### INSTRUCTIONS FOR THE TASK
Taking the line that contains "See the attached" as the first, copy each line exactly up to and including the last line below.

═════ PROVIDED RECORDS ═════

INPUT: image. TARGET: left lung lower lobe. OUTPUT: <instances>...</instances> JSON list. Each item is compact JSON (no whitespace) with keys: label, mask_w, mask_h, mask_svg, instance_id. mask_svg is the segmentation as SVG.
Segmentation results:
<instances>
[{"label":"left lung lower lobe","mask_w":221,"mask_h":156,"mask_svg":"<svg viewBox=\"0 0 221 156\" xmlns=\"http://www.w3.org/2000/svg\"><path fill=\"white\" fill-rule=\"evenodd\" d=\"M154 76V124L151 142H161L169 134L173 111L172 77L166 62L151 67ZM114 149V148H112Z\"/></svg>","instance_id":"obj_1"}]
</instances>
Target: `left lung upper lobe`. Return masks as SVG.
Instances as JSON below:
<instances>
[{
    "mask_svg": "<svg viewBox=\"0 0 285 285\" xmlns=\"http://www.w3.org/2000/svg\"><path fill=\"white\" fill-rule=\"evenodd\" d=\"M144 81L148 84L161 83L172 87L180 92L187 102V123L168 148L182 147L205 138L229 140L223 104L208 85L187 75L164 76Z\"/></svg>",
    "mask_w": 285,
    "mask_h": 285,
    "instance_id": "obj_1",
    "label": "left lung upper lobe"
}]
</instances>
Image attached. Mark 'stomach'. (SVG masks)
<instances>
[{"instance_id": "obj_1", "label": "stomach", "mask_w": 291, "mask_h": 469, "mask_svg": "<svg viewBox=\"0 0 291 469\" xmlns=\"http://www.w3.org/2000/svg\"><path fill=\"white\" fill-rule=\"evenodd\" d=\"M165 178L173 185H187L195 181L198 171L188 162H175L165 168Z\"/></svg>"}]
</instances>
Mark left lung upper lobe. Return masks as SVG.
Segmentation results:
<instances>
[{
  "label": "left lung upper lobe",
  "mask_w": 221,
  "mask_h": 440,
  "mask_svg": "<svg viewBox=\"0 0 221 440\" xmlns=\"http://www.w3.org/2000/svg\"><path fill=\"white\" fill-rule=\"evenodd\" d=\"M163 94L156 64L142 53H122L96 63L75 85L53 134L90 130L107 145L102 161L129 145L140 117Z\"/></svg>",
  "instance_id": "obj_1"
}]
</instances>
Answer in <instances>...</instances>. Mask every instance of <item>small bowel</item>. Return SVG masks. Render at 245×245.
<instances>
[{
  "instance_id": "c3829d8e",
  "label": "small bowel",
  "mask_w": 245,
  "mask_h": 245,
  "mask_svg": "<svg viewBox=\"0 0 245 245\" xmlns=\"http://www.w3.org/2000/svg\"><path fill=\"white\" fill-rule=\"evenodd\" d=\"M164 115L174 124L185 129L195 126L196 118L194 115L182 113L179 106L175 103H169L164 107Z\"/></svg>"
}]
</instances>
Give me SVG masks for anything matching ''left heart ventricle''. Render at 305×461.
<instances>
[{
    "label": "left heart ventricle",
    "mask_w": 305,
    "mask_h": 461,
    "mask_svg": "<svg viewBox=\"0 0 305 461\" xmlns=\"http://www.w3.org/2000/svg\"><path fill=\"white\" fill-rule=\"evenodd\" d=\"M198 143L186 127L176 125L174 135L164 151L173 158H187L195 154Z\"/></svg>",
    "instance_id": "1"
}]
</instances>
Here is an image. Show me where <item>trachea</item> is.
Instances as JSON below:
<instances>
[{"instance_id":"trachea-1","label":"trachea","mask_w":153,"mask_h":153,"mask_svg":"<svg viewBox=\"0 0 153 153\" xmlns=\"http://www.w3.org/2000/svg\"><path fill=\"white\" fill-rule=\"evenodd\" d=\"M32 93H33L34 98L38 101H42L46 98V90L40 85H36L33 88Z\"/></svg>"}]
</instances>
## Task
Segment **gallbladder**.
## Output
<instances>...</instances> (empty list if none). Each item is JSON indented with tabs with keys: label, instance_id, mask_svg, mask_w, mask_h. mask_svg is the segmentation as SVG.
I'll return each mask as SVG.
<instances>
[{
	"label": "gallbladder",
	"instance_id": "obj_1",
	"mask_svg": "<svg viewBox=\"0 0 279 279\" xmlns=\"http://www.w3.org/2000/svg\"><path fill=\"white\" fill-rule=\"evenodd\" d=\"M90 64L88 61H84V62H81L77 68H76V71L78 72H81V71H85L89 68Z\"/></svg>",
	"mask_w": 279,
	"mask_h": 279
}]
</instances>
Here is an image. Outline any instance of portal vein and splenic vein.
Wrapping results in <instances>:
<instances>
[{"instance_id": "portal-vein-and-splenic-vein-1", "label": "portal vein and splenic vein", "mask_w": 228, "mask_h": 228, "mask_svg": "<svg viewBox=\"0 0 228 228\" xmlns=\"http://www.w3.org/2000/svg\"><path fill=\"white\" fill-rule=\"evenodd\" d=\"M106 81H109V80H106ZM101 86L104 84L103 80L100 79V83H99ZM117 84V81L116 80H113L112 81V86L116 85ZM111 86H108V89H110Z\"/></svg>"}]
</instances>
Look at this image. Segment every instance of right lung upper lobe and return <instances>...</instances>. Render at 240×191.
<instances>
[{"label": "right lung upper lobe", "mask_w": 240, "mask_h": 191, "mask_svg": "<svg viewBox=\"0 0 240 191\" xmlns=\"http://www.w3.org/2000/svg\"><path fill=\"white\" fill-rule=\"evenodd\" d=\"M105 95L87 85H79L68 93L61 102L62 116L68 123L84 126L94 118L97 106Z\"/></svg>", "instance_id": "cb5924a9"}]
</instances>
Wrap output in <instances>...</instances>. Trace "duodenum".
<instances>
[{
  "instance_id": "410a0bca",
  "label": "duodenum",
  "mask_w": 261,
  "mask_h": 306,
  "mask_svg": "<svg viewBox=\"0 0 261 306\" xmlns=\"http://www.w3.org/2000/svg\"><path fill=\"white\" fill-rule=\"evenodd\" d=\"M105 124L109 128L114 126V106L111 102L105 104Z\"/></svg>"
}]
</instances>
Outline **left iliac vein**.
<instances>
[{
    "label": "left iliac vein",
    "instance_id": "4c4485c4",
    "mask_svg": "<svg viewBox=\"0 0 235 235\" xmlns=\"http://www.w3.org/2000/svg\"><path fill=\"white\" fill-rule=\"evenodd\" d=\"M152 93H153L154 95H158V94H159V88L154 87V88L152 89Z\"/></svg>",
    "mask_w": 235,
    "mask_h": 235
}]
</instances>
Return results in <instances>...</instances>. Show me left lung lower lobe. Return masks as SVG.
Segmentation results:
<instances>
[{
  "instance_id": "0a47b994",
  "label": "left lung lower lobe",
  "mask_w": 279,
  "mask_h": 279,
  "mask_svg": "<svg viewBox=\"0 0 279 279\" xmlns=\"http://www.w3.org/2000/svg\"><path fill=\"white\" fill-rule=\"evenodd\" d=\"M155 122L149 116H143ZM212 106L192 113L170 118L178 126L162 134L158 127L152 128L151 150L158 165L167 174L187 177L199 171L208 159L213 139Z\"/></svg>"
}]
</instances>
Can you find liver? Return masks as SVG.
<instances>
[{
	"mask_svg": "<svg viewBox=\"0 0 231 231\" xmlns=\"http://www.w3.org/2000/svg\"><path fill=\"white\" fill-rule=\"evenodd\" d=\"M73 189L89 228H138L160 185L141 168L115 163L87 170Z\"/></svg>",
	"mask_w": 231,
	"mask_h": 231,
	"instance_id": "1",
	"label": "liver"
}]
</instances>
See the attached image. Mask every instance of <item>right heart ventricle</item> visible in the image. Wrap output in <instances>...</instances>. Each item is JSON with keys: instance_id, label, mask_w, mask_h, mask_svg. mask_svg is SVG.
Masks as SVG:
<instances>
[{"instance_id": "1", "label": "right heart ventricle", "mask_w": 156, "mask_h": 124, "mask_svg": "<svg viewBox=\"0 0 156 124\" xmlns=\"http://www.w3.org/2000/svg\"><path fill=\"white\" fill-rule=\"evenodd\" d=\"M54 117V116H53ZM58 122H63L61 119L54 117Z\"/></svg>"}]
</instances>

═════

### REPLY TO THE EXERCISE
See the attached image. Mask every instance of <item>right heart ventricle</item> visible in the image. Wrap output in <instances>...</instances>. Each item is JSON with keys: instance_id, label, mask_w, mask_h, mask_svg. mask_svg is SVG.
Masks as SVG:
<instances>
[{"instance_id": "1", "label": "right heart ventricle", "mask_w": 156, "mask_h": 124, "mask_svg": "<svg viewBox=\"0 0 156 124\" xmlns=\"http://www.w3.org/2000/svg\"><path fill=\"white\" fill-rule=\"evenodd\" d=\"M54 117V116H53ZM58 122H63L61 119L54 117Z\"/></svg>"}]
</instances>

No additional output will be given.